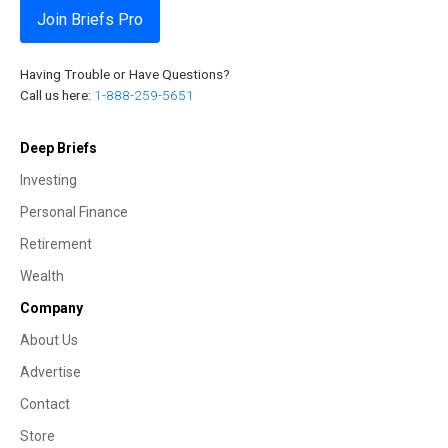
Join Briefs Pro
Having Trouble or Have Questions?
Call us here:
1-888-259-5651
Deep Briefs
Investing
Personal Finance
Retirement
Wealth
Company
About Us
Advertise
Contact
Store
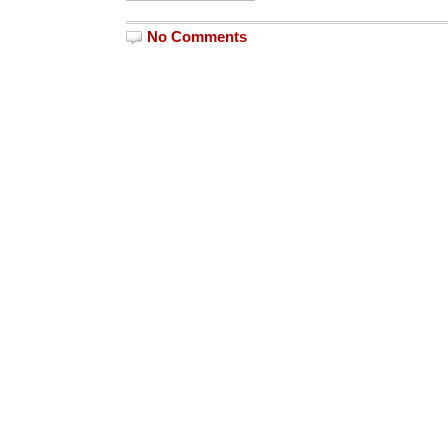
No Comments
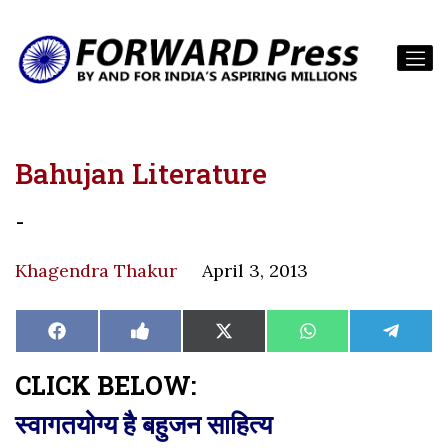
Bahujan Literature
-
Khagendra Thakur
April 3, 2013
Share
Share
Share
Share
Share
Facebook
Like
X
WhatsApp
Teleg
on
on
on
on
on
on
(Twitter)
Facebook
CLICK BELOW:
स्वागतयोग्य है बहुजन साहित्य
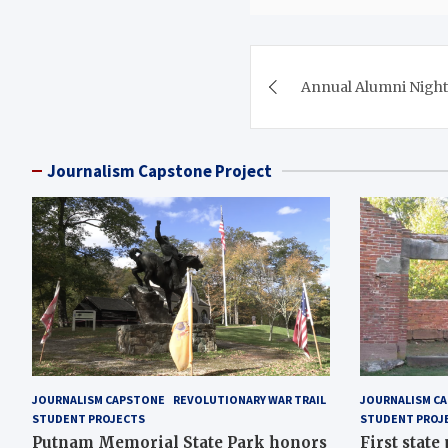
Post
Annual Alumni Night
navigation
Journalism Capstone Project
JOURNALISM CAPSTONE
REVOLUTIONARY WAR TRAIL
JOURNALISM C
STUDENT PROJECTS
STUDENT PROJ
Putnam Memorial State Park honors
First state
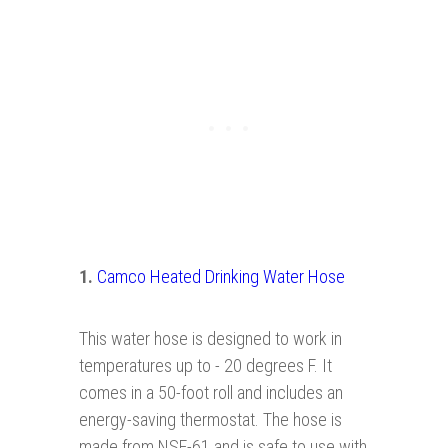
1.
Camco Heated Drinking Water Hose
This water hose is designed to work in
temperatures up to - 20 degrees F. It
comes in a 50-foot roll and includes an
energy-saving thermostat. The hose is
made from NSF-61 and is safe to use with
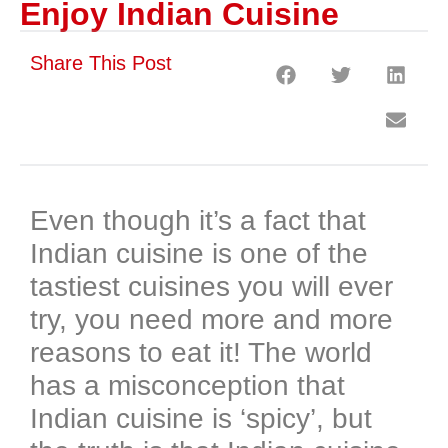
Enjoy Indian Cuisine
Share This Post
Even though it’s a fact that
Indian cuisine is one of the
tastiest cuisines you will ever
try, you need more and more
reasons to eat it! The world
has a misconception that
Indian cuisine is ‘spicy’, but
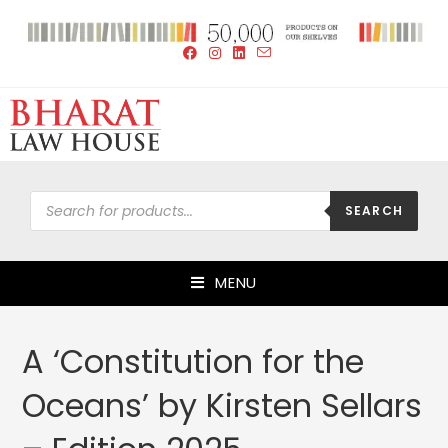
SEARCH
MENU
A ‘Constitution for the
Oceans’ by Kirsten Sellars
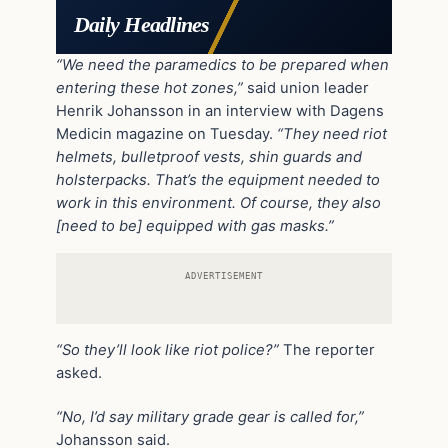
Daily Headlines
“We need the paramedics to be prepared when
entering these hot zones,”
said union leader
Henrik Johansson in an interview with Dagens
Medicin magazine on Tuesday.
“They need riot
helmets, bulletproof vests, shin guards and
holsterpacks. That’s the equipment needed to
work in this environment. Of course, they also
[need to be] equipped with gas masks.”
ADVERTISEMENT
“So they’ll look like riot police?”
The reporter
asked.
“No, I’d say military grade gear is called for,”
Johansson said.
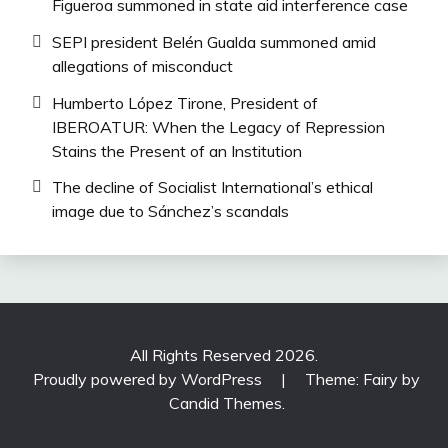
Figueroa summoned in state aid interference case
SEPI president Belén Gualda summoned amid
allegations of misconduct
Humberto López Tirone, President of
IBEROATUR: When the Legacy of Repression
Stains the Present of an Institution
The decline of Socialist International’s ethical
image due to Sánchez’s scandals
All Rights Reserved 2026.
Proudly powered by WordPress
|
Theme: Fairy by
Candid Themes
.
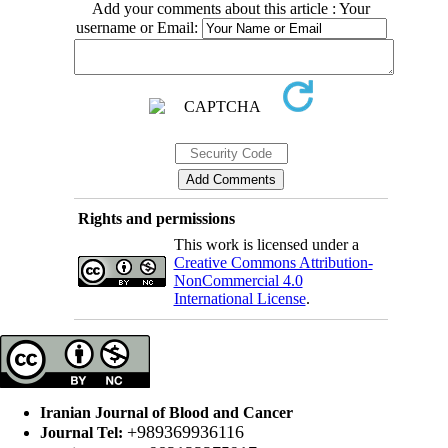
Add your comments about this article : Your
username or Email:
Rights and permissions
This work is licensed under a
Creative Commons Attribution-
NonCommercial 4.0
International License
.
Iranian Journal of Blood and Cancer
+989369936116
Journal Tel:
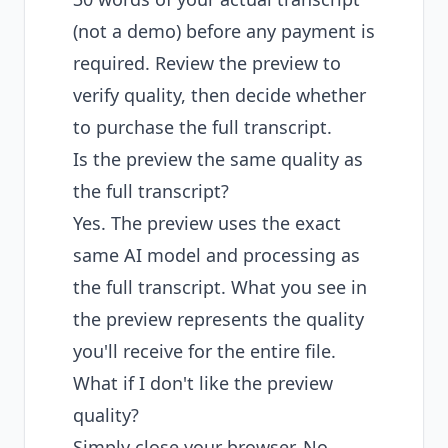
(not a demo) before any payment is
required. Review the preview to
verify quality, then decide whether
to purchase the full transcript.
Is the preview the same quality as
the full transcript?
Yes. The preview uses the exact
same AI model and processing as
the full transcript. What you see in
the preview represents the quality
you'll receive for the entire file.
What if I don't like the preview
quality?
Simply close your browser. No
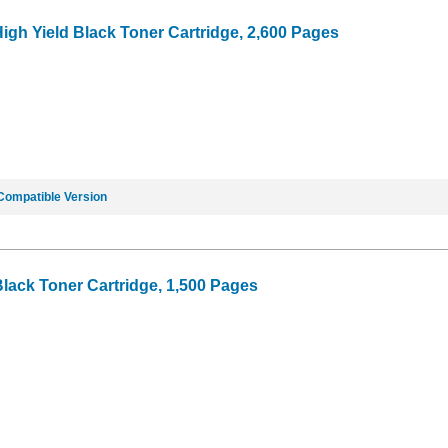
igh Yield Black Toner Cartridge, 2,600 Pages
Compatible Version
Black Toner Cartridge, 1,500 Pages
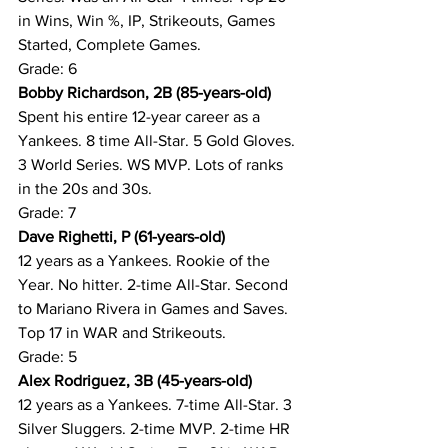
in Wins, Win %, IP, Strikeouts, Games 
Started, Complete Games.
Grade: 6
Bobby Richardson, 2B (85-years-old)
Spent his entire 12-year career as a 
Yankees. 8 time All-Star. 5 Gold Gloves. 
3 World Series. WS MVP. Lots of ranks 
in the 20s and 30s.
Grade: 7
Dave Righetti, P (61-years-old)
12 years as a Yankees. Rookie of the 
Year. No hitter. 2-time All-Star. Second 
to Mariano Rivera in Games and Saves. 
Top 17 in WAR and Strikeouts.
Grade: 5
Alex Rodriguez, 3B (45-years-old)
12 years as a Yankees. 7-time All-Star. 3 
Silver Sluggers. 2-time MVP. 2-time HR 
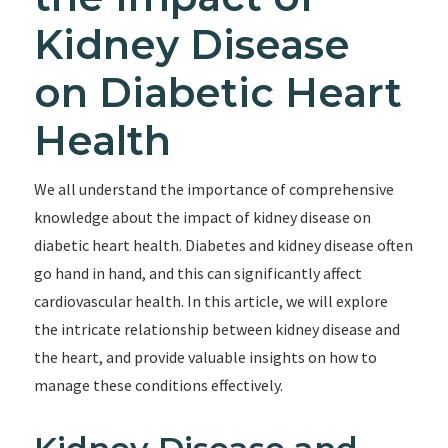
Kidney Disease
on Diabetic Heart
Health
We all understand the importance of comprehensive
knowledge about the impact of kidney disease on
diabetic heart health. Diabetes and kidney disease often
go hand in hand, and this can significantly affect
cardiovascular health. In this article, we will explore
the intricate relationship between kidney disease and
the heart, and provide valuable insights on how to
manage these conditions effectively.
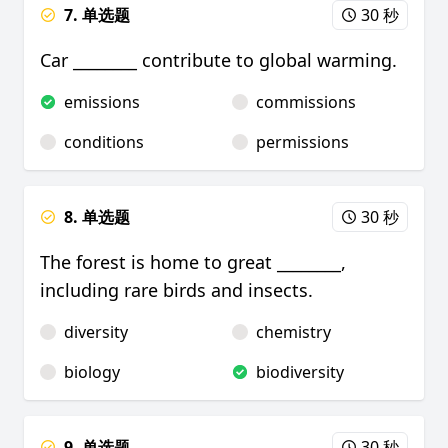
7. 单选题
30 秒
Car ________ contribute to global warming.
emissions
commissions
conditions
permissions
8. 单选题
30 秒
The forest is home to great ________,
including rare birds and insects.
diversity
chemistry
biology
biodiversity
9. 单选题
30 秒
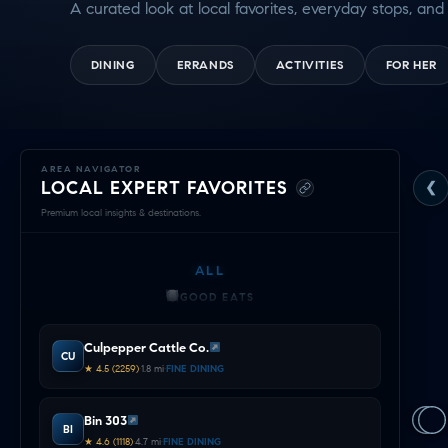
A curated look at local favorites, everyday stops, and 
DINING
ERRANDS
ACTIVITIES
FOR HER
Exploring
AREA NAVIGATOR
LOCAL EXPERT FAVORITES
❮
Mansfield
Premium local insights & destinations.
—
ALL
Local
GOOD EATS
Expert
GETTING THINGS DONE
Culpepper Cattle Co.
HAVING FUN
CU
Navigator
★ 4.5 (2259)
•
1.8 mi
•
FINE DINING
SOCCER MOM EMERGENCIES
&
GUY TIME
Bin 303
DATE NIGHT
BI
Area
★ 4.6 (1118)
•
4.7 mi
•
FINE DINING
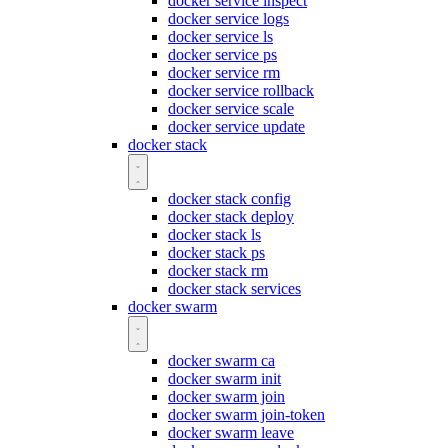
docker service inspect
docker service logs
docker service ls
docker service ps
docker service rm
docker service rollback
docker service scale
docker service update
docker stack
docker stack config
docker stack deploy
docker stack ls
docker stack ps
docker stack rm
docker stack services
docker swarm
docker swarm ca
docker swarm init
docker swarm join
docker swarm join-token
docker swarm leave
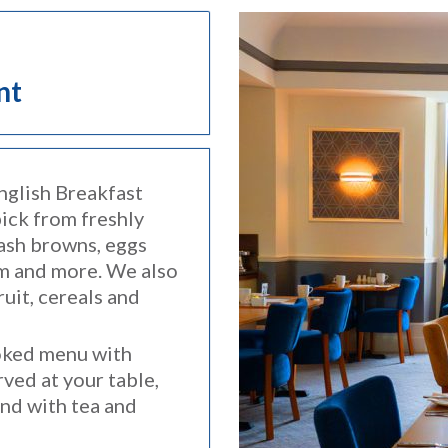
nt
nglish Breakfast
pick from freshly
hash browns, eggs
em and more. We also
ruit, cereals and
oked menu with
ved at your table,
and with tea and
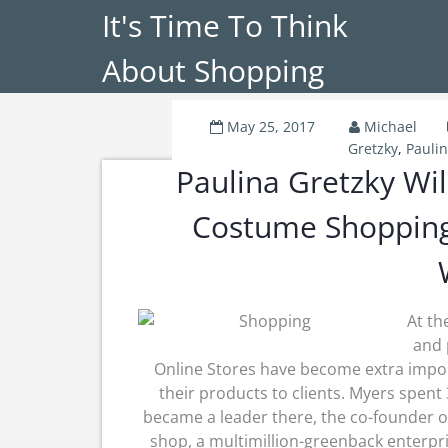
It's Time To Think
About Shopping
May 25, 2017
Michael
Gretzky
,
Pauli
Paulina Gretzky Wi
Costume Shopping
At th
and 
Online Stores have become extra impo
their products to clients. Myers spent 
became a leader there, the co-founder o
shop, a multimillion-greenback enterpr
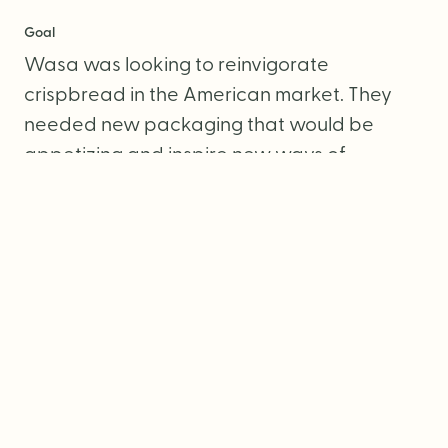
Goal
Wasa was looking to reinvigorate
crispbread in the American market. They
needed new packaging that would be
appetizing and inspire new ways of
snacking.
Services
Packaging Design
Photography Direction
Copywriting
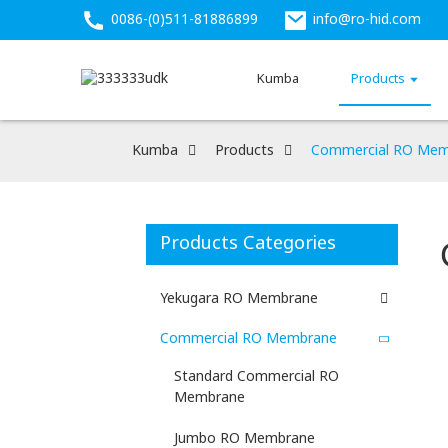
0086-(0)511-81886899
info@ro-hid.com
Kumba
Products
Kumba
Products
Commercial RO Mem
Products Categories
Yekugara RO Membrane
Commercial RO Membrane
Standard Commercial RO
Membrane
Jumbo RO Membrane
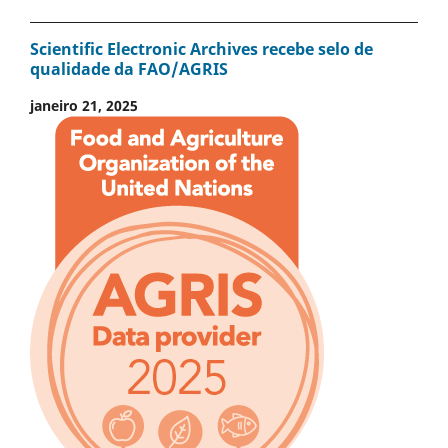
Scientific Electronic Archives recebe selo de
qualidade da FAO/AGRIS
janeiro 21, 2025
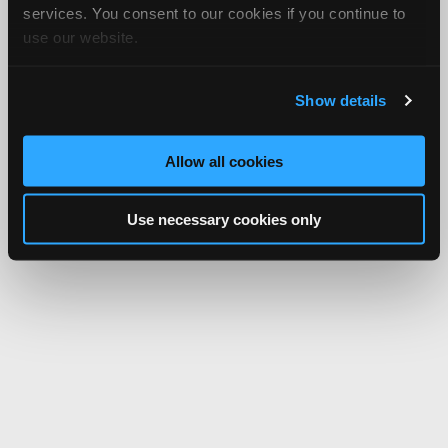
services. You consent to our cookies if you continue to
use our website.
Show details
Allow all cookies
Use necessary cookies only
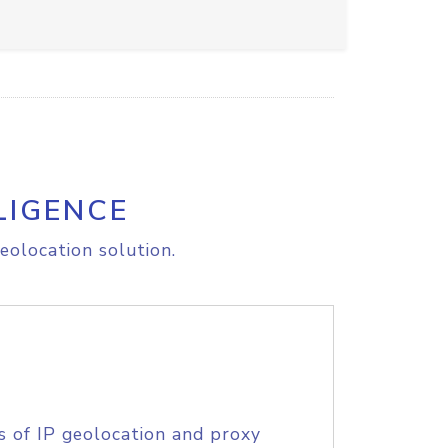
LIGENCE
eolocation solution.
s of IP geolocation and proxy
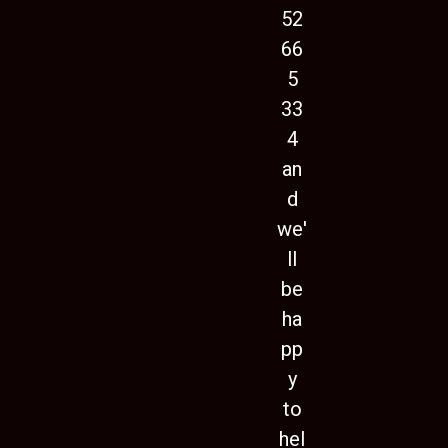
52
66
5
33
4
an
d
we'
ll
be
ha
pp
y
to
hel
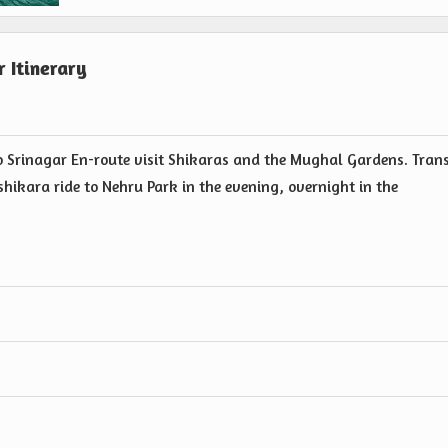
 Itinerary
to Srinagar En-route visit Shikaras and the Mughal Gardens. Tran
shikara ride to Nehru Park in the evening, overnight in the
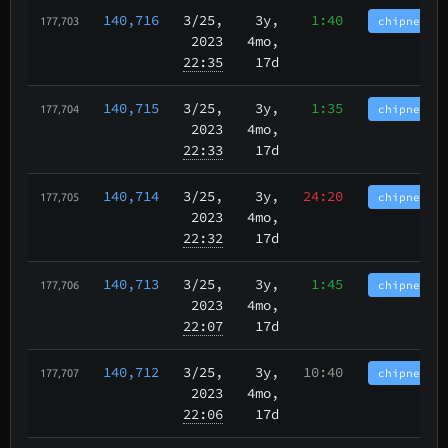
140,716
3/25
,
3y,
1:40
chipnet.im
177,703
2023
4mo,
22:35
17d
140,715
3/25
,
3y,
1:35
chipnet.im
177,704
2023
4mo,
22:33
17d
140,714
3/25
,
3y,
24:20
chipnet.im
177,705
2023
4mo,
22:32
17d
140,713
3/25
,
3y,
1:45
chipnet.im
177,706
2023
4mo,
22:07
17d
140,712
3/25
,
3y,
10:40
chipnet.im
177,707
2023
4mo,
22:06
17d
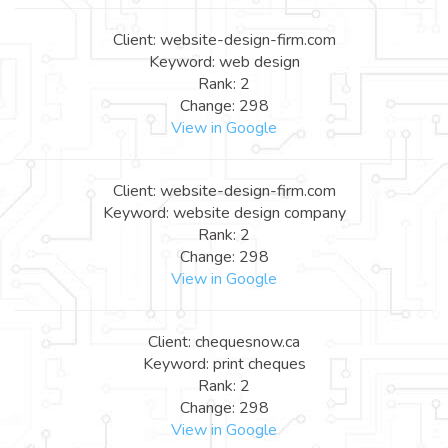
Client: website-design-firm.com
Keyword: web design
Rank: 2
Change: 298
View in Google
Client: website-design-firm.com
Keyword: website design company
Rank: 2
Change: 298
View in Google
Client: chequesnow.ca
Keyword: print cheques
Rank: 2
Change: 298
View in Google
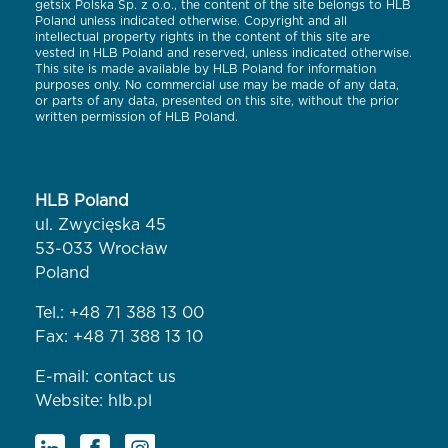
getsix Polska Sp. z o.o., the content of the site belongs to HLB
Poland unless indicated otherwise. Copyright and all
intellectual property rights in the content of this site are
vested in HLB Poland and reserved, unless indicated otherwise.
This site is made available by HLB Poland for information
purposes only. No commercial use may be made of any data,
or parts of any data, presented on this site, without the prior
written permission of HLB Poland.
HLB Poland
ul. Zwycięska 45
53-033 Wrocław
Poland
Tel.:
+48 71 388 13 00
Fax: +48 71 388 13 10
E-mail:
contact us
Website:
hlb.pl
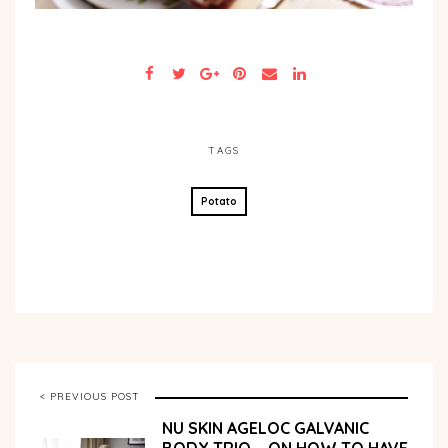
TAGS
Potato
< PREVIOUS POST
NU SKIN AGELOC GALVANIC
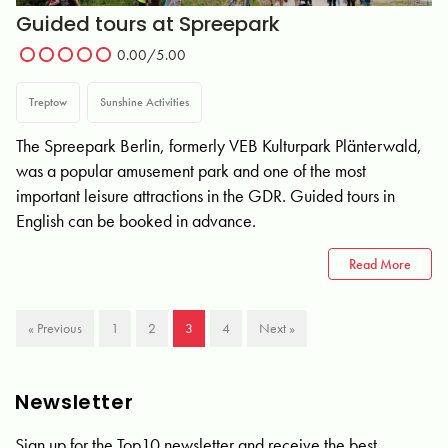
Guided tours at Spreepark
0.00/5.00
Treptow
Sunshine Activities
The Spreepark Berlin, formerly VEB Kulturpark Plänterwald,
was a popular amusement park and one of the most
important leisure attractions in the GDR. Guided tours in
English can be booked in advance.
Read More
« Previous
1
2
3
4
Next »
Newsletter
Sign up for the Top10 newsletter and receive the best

++++++++++

▶ _About this task_
Give again exactly the lines running from the beginning of the material above through the line that contains "IBEROATUR: When the Legacy of Repression", and leave out every picture.

▶ _Solution to this task_
Join Briefs Pro
Having Trouble or Have Questions?
Call us here:
1-888-259-5651
Deep Briefs
Investing
Personal Finance
Retirement
Wealth
Company
About Us
Advertise
Contact
Store
No Comments
Bahujan Literature
-
Khagendra Thakur
April 3, 2013
Share
Share
Share
Share
Share
Facebook
Like
X
WhatsApp
Teleg
on
on
on
on
on
on
(Twitter)
Facebook
CLICK BELOW:
स्वागतयोग्य है बहुजन साहित्य
Post
Annual Alumni Night
navigation
Journalism Capstone Project
JOURNALISM CAPSTONE
REVOLUTIONARY WAR TRAIL
JOURNALISM C
STUDENT PROJECTS
STUDENT PROJ
Putnam Memorial State Park honors
First state
1.
Camco Heated Drinking Water Hose
This water hose is designed to work in
temperatures up to - 20 degrees F. It
comes in a 50-foot roll and includes an
energy-saving thermostat. The hose is
made from NSF-61 and is safe to use with
Enjoy Indian Cuisine
Share This Post
Even though it’s a fact that
Indian cuisine is one of the
tastiest cuisines you will ever
try, you need more and more
reasons to eat it! The world
has a misconception that
Indian cuisine is ‘spicy’, but
SEARCH
MENU
A ‘Constitution for the
Oceans’ by Kirsten Sellars
Daily Headlines
“We need the paramedics to be prepared when
entering these hot zones,”
said union leader
Henrik Johansson in an interview with Dagens
Medicin magazine on Tuesday.
“They need riot
helmets, bulletproof vests, shin guards and
holsterpacks. That’s the equipment needed to
work in this environment. Of course, they also
[need to be] equipped with gas masks.”
ADVERTISEMENT
“So they’ll look like riot police?”
The reporter
asked.
“No, I’d say military grade gear is called for,”
Johansson said.
Figueroa summoned in state aid interference case
SEPI president Belén Gualda summoned amid
allegations of misconduct
Humberto López Tirone, President of
IBEROATUR: When the Legacy of Repression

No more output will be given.